両親が動物愛護に関する活動をしていたことが関係しています。私が子どもの頃から、家にも犬や猫がいて、里親さんに出す前に家で一度引き取ったり里親を探すイベントに一緒に出たりと、保護ボランティアのようなことをしていました。その活動を通じて、子どもながらに「ボランティアは何となく良いことだ」という認識を持っていました。ですが、動物愛護に関する活動では、避妊・去勢はきりがなく、「ボランティアはいくらやってもきりがない」という両親の声を聞くこともありました。ボランティアが頑張っても、ボランティアをしている人自身が疲弊していってしまう現状があり、「ボランティアに対する懐疑心」のようなものを抱くようになりました。こうした背景から、大学生になってそもそも「ボランティアとは」という疑問を抱くようになり、自分がボランティアを実践しつつもボランティアのことを学問的に学びたいという思いで、副専攻を履修しました。

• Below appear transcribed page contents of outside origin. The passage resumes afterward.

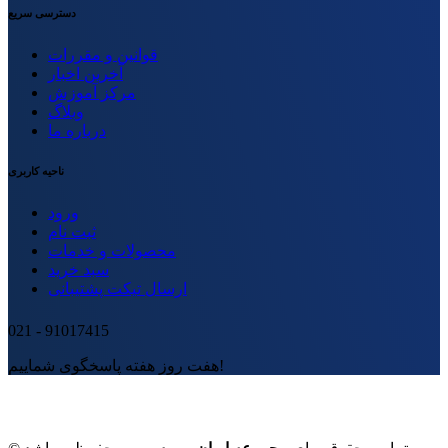
دسترسی سریع
قوانین و مقررات
آخرین اخبار
مرکز آموزش
وبلاگ
درباره ما
ناحیه کاربری
ورود
ثبت نام
محصولات و خدمات
سبد خرید
ارسال تیکت پشتیبانی
021 - 91017415
هفت روز هفته پاسخگوی شماییم!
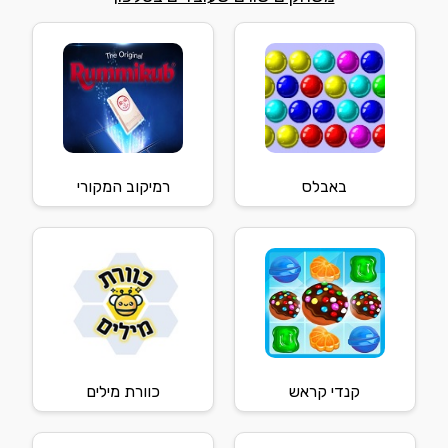
באבלס
רמיקוב המקורי
קנדי קראש
כוורת מילים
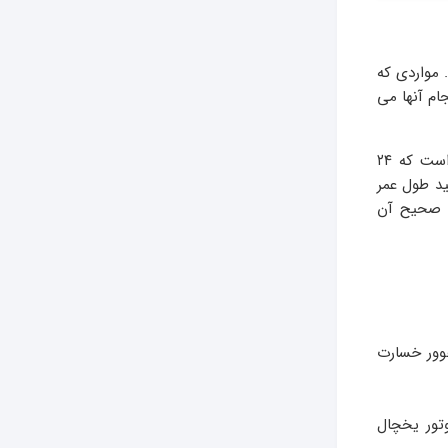
. مواردی که
ام آنها می
شما می توانید به افزایش طول عمر یخچال به مصرف بهینه برق کمک کنید. یخچال از لوازمی است که ۲۴
 می توانید طول عمر
ب صحیح آن
هوور خسارت
تور یخچال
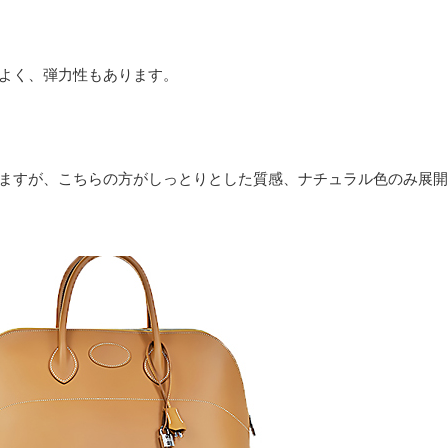
よく、弾力性もあります。
ますが、こちらの方がしっとりとした質感、ナチュラル色のみ展開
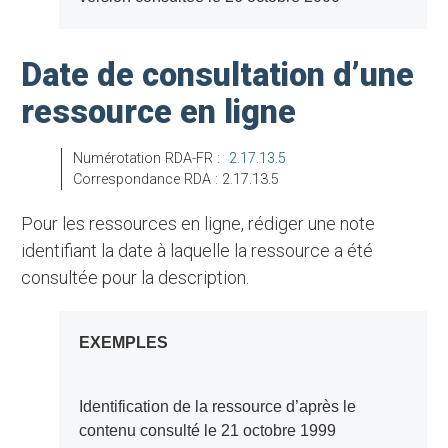
Date de consultation d’une
ressource en ligne
Numérotation RDA-FR :
2.17.13.5
Correspondance RDA : 2.17.13.5
Pour les ressources en ligne, rédiger une note
identifiant la date à laquelle la ressource a été
consultée pour la description.
EXEMPLES
Identification de la ressource d’après le
contenu consulté le 21 octobre 1999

――「ボランティアに対する懐疑心」とはどのようなものですか?
保護猫に関しては、「そもそも捨て猫はどうして増えてしまうのか」という根本的な原因を突き止めないと、いくら避妊・去勢をしても問題の解決は難しいということを、両親の活動する姿を見て感じました。あとは、これはタンザニアで感じたことでもあるのですが、お菓子をねだってくる子どもがいて、でもそこでお菓子をあげてしまうのが本当に良いことなのかと疑問に思いました。お菓子をあげるというのは、その場だけの解決になってしまうと思っていて…もっと広い視野で考えると、途上国支援として物資を送るのは良いことなのかといった問題にも通じてくると思います。ボランティアのやり方によっては、また違ったことを感じるかもしれないのですが、私はこのようなことを感じていました。
――先ほどお話があった、岩井先生の授業でのタンザニアでの実習ではどのようなことをされたのですか?
2週間で一週間ずつ2つのタンザニアの村に行きました。ホームステイのような感じで一緒に寝泊まりをして、現地の防護柵を見て回ったり、被害に遭った方のお話をうかがったりしました。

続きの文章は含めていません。